### Data for this task:
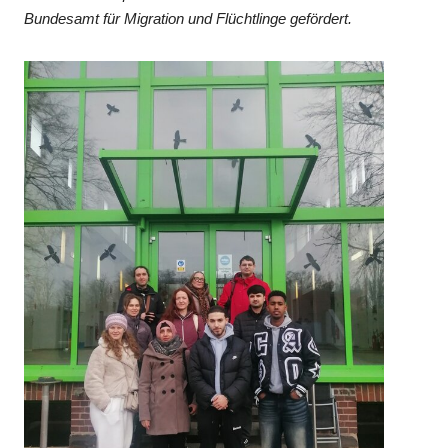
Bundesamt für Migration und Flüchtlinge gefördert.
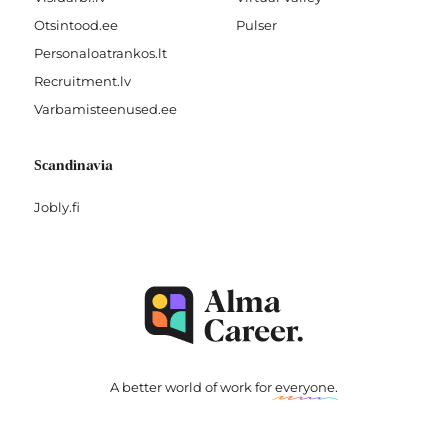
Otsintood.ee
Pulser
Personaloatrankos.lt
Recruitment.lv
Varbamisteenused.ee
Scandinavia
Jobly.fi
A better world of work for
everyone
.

...

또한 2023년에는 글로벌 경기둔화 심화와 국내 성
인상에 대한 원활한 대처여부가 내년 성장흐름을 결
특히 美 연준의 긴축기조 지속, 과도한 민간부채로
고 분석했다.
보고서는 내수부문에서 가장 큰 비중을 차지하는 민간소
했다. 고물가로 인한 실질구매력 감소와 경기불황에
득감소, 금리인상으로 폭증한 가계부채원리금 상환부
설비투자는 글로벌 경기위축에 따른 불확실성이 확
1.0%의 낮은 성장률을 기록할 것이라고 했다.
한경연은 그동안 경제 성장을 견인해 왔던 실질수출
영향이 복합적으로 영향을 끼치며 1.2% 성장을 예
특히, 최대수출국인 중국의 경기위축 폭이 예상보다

* * *

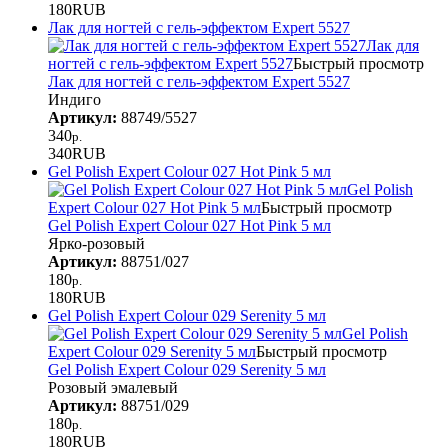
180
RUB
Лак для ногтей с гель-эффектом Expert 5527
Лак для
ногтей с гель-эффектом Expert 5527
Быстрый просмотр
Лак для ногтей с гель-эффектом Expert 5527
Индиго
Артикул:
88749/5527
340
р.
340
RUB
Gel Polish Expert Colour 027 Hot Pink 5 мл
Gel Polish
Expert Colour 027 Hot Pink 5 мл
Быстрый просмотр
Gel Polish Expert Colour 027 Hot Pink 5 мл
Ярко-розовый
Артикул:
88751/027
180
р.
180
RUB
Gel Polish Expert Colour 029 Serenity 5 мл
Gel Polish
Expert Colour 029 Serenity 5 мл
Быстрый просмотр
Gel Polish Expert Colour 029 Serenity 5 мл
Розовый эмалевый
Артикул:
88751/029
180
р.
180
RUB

### Problem statement:
Transcribe, exactly and without additions, the lines of the records above, beginning with the line that contains "설비투자는 글로벌 경기위축에 따른 불확실성이 확" and ending with the line that contains "특히, 최대수출국인 중국의 경기위축 폭이 예상보다", both included.

### Answer to the exercise:
설비투자는 글로벌 경기위축에 따른 불확실성이 확
1.0%의 낮은 성장률을 기록할 것이라고 했다.
한경연은 그동안 경제 성장을 견인해 왔던 실질수출
영향이 복합적으로 영향을 끼치며 1.2% 성장을 예
특히, 최대수출국인 중국의 경기위축 폭이 예상보다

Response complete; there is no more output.